The couple's two children, both in their 20s, sat in the courtroom with Mark Franta's siblings. They were separated by several rows from members of Marybeth Franta's family, including several of her siblings.
After the hearing, Marybeth Franta's younger brother, Marine Col. Stephen Nitzschke, said his family appreciates the outpouring of support and sympathy from members of the Las Vegas community.
Her family is "hoping for justice," Nitzschke said, but it has been very difficult because they considered Mark Franta a member of the family. The colonel said it has been hardest on the two children.
"They lost two parents in this tragedy," Nitzschke said.
Nitzschke described his sister, older by one year, as kind, caring and considerate, and a positive influence on Las Vegas for more than 30 years. He described the couple as normal and could not speak to any prior incidents of domestic violence.
Mark Franta's family and the couple's children declined to comment after the hearing.
Craig said Mark Franta was despondent. She said he is concerned mostly about the two children and what this is doing to them.
Investigators said they think Marybeth Franta returned home the evening of Nov. 13 after attending a wedding and argued with her husband, who had been drinking.
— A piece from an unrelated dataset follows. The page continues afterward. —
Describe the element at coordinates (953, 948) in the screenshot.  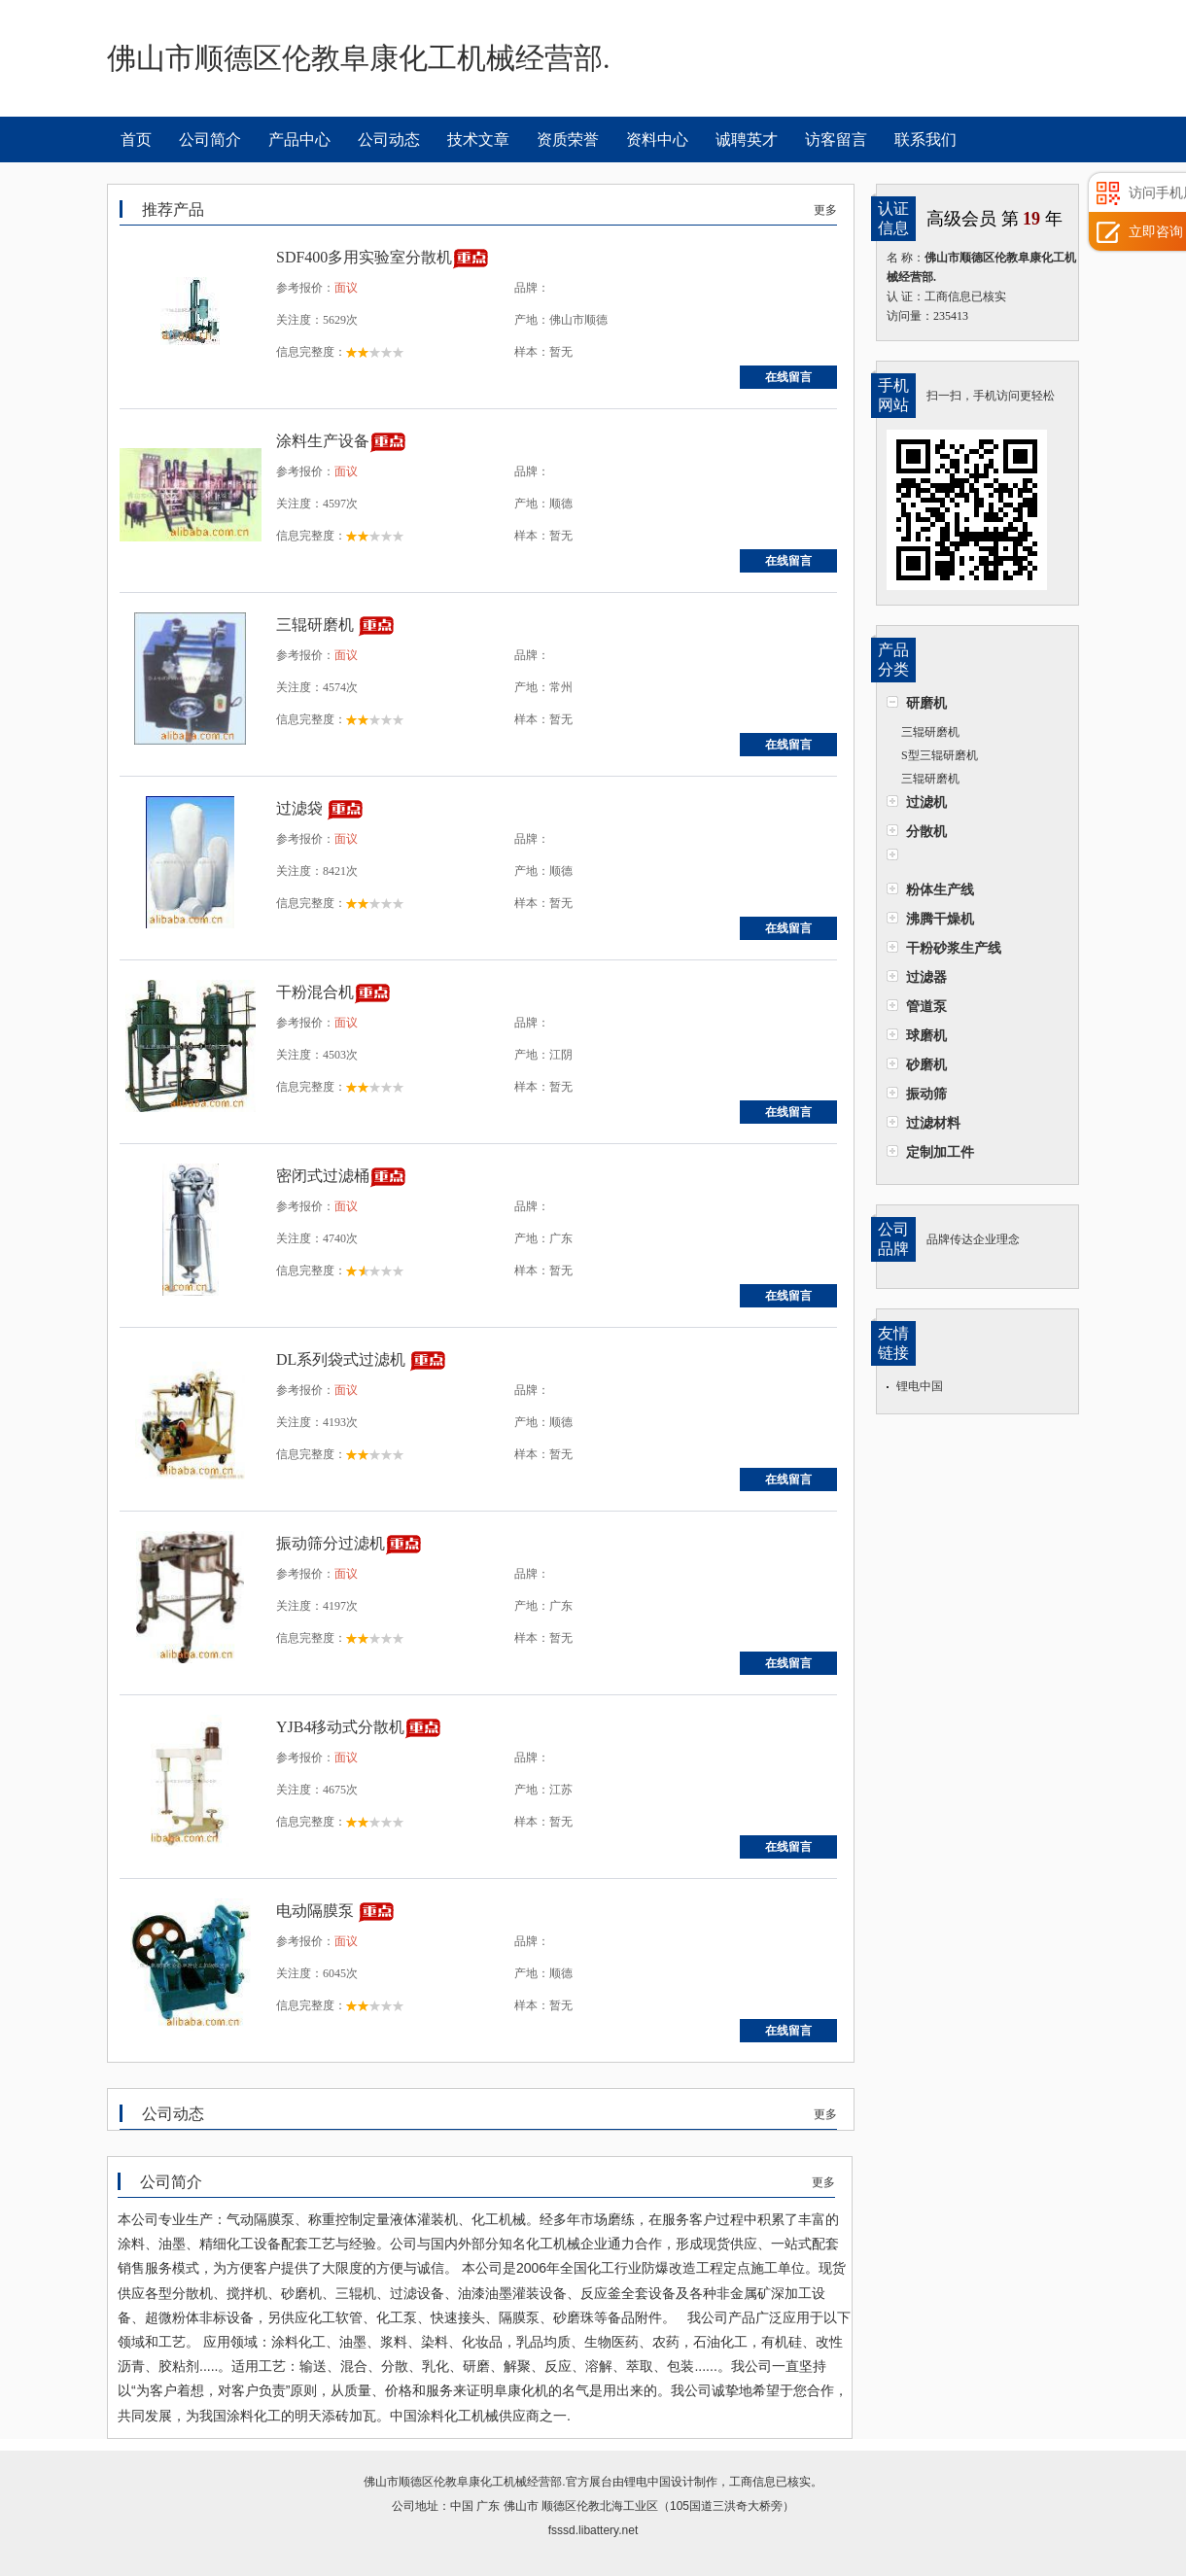 I see `干粉砂浆生产线` at that location.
They allege Mark Franta then killed his wife.
Las Vegas police say video footage from two businesses shows Mark Franta early Nov. 14 near where his wife's body was found. Later that day, Mark Franta reported his wife missing. He was arrested Nov. 17.
There had been no documentation of domestic violence in the couple's marriage of more than 20 years. But family friends have said there was friction recently because Mark Franta, an ironworker, had lost his job.
News of Marybeth Franta's death has shocked many in Las Vegas, including students and colleagues at Molasky Junior High and members of the local equestrian community. She was a former director of the Nevada State Horsemen's Association.